The SAARF LSM and the defining power of fridges
A few months ago, I read an article on consumer segmentation that asked why we're still defining people by their fridges. It boggles the mind that there can still be this perception about SAARF's Living Standards Measure (LSM) after all these years!
The simple answer is that we're not defining people by their fridges - in fact, we're not even defining their standard of living by just their fridges. The SAARF LSM is a multivariate discriminator consisting of an ever-changing list of variables that keep track of a dynamic South African society.
Every year, SAARF tests dozens of variables to determine which are the best predictors of what makes people similar to those within their LSM group, and different to those in other LSM groups. What makes an LSM 4 an LSM 4, and what makes this LSM 4 different to an LSM 5, and hugely different to an LSM 10?
Currently, 29 variables are used, and they change over time, as variables like having a sewing machine, are removed, and replaced by stronger living standard predictors such as having a swimming pool.
No one variable can make or break someone's LSM ranking. A common misconception for instance, is that having a pay-TV subscription automatically makes you an upper LSM. You can be a premium DStv subscriber, but without checking the boxes next to a whole basket of other variables, you could still be in LSM 4. It takes a lot more than one variable to have an impact on your LSM status.
LSMs in action
Let's take the fictional Thabo as an example. He lives in a shack in the Zandspruit informal settlement. He has no modcons to make his day-to-day existence easier: no washing machine, no fridge, no microwave oven, and a radio's his only access to media. He must walk down the road to fetch water and use a toilet. He is in LSM 2.
He wins a spot of cash in the lottery. Since he's a total soccer fanatic, he uses the windfall to buy a TV and get himself a DStv subscription for SuperSport. Do they make a difference to his standard of living? Certainly. But they don't rocket him into LSM 8. They bump him up to LSM 3 - but only just.

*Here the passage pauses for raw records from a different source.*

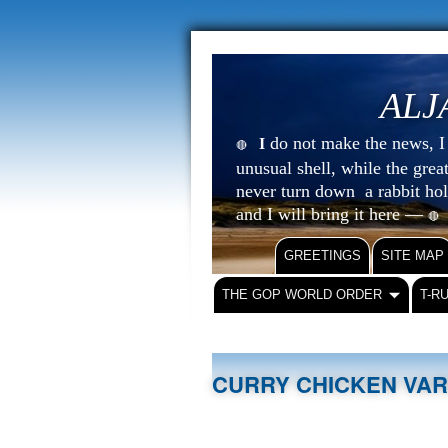
ALJ
do not make the news, I s
I
🔴
unusual shell, while the gre
never turn down a rabbit ho
and I will bring it here —
🔴
GREETINGS
SITE MAP
THE GOP WORLD ORDER
T-R
CURRY CHICKEN VA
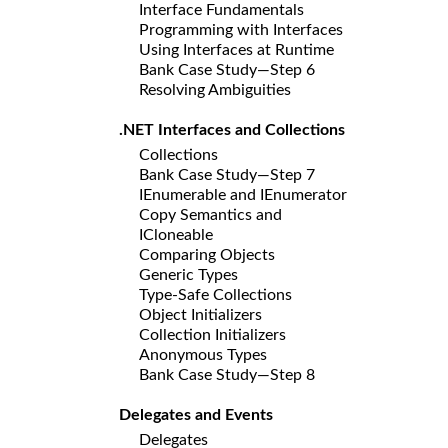
Interface Fundamentals
Programming with Interfaces
Using Interfaces at Runtime
Bank Case Study—Step 6
Resolving Ambiguities
.NET Interfaces and Collections
Collections
Bank Case Study—Step 7
IEnumerable and IEnumerator
Copy Semantics and
ICloneable
Comparing Objects
Generic Types
Type-Safe Collections
Object Initializers
Collection Initializers
Anonymous Types
Bank Case Study—Step 8
Delegates and Events
Delegates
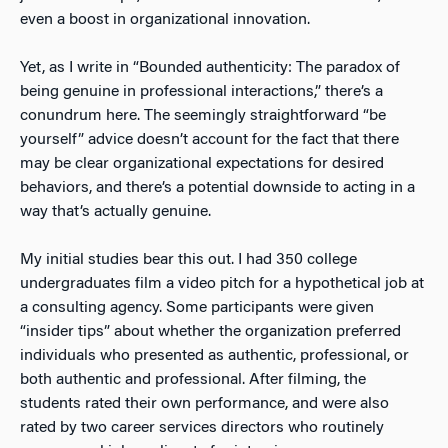
even a boost in organizational innovation.
Yet, as I write in “Bounded authenticity: The paradox of
being genuine in professional interactions,” there’s a
conundrum here. The seemingly straightforward “be
yourself” advice doesn’t account for the fact that there
may be clear organizational expectations for desired
behaviors, and there’s a potential downside to acting in a
way that’s actually genuine.
My initial studies bear this out. I had 350 college
undergraduates film a video pitch for a hypothetical job at
a consulting agency. Some participants were given
“insider tips” about whether the organization preferred
individuals who presented as authentic, professional, or
both authentic and professional. After filming, the
students rated their own performance, and were also
rated by two career services directors who routinely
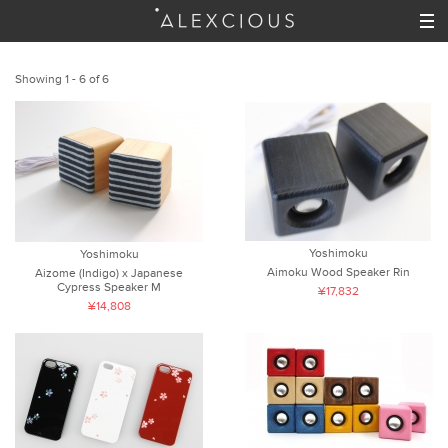
Showing 1 - 6 of 6
Yoshimoku
Yoshimoku
Aimoku Wood Speaker Rin
Aizome (Indigo) x Japanese
Cypress Speaker M
¥17,832
¥14,808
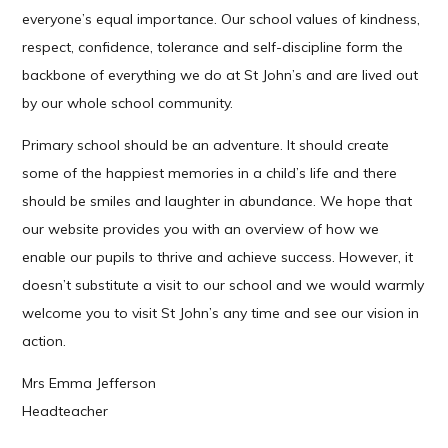
everyone’s equal importance. Our school values of kindness,
respect, confidence, tolerance and self-discipline form the
backbone of everything we do at St John’s and are lived out
by our whole school community.
Primary school should be an adventure. It should create
some of the happiest memories in a child’s life and there
should be smiles and laughter in abundance. We hope that
our website provides you with an overview of how we
enable our pupils to thrive and achieve success. However, it
doesn’t substitute a visit to our school and we would warmly
welcome you to visit St John’s any time and see our vision in
action.
Mrs Emma Jefferson
Headteacher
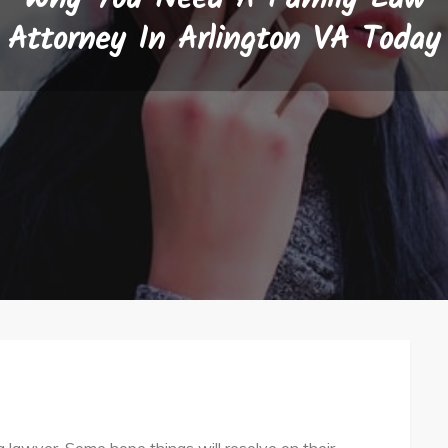
Attorney In Arlington VA Today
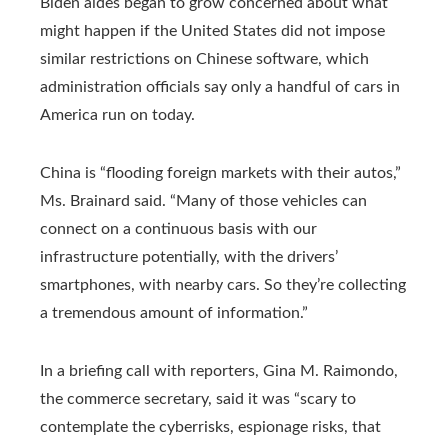
Biden aides began to grow concerned about what
might happen if the United States did not impose
similar restrictions on Chinese software, which
administration officials say only a handful of cars in
America run on today.
China is “flooding foreign markets with their autos,”
Ms. Brainard said. “Many of those vehicles can
connect on a continuous basis with our
infrastructure potentially, with the drivers’
smartphones, with nearby cars. So they’re collecting
a tremendous amount of information.”
In a briefing call with reporters, Gina M. Raimondo,
the commerce secretary, said it was “scary to
contemplate the cyberrisks, espionage risks, that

His luck holds out and he finds a job. He buys a fridge and a microwave oven on HP. This moves him up to LSM 4. He moves to a shack with a tap on the plot and an outside loo, and he buys himself a top-loader. Up he goes to LSM 5. At this point, Thabo's standard of living is far better than it was before, but he'll still need to acquire a great deal more labour-saving devices, move into a house, buy a car and install a geyser, to name but a few, before he can move into the top LSMs.
Knowing a person's living standard gives you insight into how they might behave. Having a domestic worker for example, means you can come home and watch TV or read a magazine, where other people might have to spend that time doing household chores. Having a fridge changes your shopping habits - you can't bulk-buy perishables without a fridge or freezer. And so it is with each of the variables that are included in the LSM...there are good reasons for their inclusion.
Using the right tool
But knowing someone's living standard does not always help you. Sometimes, using the LSM isn't the right segmentation tool for the job. Maybe you're comparing Fairlady with Cosmo - you'll find the LSM profile is very similar for both titles, making the LSM of little value in this situation.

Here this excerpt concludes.